A new collaborative research with Charles Darwin University (CDU) and University Technology Sydney (UTS) suggests that better monitoring of wind, gas density, and temperatures in coal mines might help lower the likelihood of disasters.
The study, titled ‘An FSV analysis approach to verify the robustness of the triple-correlation analysis theoretical framework,’ focuses on constructing a gas monitoring system that holistically assesses wind, gas, and temperature conditions.
The initiative utilised data from a significant Global Fortune 500 mining company in China, which owned 46% of global coal output in 2020.
According to co-author and CDU Faculty of Science and Technology Associate Professor Niusha Shafiabady, the study looked at real-time data and found three significant correlations between gas, temperature, and wind.
The research indicated that the framework may be utilised to create a more sensitive gas warning system to minimise the occurrence of gas explosions.
“A significant number (3,284) of coal mines have high gas content at outburst-prone risk levels across almost 26 major coal mining provinces in China,” Associate Professor Shafiabady explained.
“For example on 10 June 2020, a serious coal and gas outburst accident occurred in Liaoyuan, China which resulted in seven deaths and two injuries, with resulted in seven deaths and two injuries, with a direct economic loss of 16.66 million yuan ($3.4 million),” she continued.
She said monitoring coal and rock dynamic hazards in real-time during coal mining operations is critical.

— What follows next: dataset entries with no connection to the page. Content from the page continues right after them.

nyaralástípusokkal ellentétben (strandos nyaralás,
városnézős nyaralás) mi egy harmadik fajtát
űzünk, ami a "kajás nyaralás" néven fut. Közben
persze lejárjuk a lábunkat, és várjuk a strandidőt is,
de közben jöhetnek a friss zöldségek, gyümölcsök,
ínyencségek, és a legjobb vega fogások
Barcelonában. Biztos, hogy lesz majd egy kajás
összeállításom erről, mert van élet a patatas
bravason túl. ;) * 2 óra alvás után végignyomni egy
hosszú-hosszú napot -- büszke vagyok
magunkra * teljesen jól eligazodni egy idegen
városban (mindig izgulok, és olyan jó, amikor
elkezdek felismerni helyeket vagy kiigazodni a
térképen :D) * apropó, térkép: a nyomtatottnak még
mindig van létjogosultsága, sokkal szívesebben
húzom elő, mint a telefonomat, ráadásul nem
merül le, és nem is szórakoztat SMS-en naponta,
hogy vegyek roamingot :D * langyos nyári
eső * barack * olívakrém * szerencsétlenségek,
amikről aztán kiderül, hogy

CDU, UTS, Shanxi Normal University, Central Queensland University, Taiyuan Normal University, Shanxi Fenxi Mining Industry Group Co, and Shanxi Fenxi Mining Zhongxing Coal Industry Co conducted the research.

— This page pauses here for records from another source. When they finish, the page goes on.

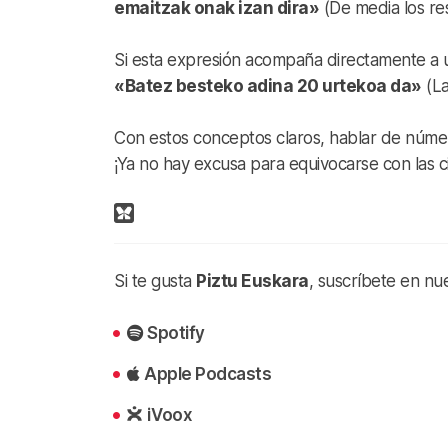
emaitzak onak izan dira»
(De media los re
Si esta expresión acompaña directamente a 
«Batez besteko adina 20 urtekoa da»
(La
Con estos conceptos claros, hablar de númer
¡Ya no hay excusa para equivocarse con las ci
Si te gusta
Piztu Euskara
, suscríbete en nu
Spotify
Apple Podcasts
iVoox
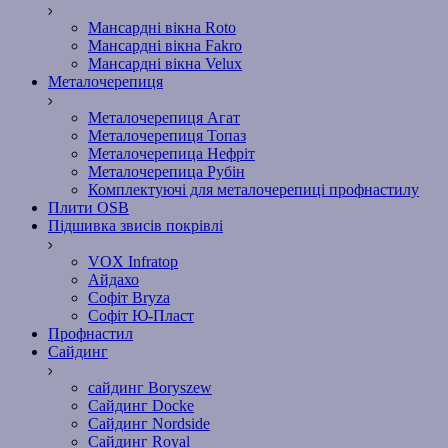
Мансардні вікна Roto
Мансардні вікна Fakro
Мансардні вікна Velux
Металочерепиця
Металочерепиця Агат
Металочерепиця Топаз
Металочерепица Нефріт
Металочерепица Рубін
Комплектуючі для металочерепиці профнастилу
Плити OSB
Підшивка звисів покрівлі
VOX Infratop
Айдахо
Софiт Bryza
Софiт Ю-Пласт
Профнастил
Сайдинг
сайдинг Boryszew
Сайдинг Docke
Сайдинг Nordside
Сайдинг Royal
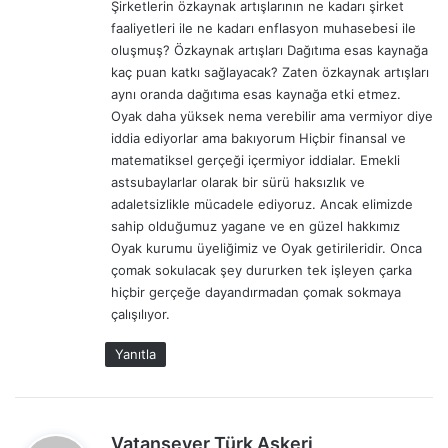
Şirketlerin özkaynak artışlarının ne kadarı şirket
i
faaliyetleri ile ne kadarı enflasyon muhasebesi ile
:
oluşmuş? Özkaynak artışları Dağıtıma esas kaynağa
kaç puan katkı sağlayacak? Zaten özkaynak artışları
aynı oranda dağıtıma esas kaynağa etki etmez.
Oyak daha yüksek nema verebilir ama vermiyor diye
iddia ediyorlar ama bakıyorum Hiçbir finansal ve
matematiksel gerçeği içermiyor iddialar. Emekli
astsubaylarlar olarak bir sürü haksızlık ve
adaletsizlikle mücadele ediyoruz. Ancak elimizde
sahip olduğumuz yagane ve en güzel hakkımız
Oyak kurumu üyeliğimiz ve Oyak getirileridir. Onca
çomak sokulacak şey dururken tek işleyen çarka
hiçbir gerçeğe dayandırmadan çomak sokmaya
çalışılıyor.
Yanıtla
d
Vatansever Türk Askeri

According to Associate Professor Shafiabady, the study’s findings might be applied by mining companies to avert gas incidents.

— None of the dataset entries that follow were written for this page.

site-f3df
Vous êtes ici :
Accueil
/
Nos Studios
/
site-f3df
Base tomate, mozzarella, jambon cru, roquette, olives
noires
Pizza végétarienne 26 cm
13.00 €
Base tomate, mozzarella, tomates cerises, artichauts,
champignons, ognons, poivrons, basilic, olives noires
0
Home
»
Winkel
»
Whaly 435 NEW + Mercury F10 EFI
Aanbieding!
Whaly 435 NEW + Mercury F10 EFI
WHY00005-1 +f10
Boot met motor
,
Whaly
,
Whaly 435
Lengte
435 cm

“The outcomes of this study can also be used in other industries such as chemical industry, oil and gas industry, water treatment plants and semiconductor manufacturing industries,” she said.
“Currently we are working on creating a real-time Artificial Intelligence decision making system with the ability to predict the accidents as an addition to the current designed gas monitoring system,” she added.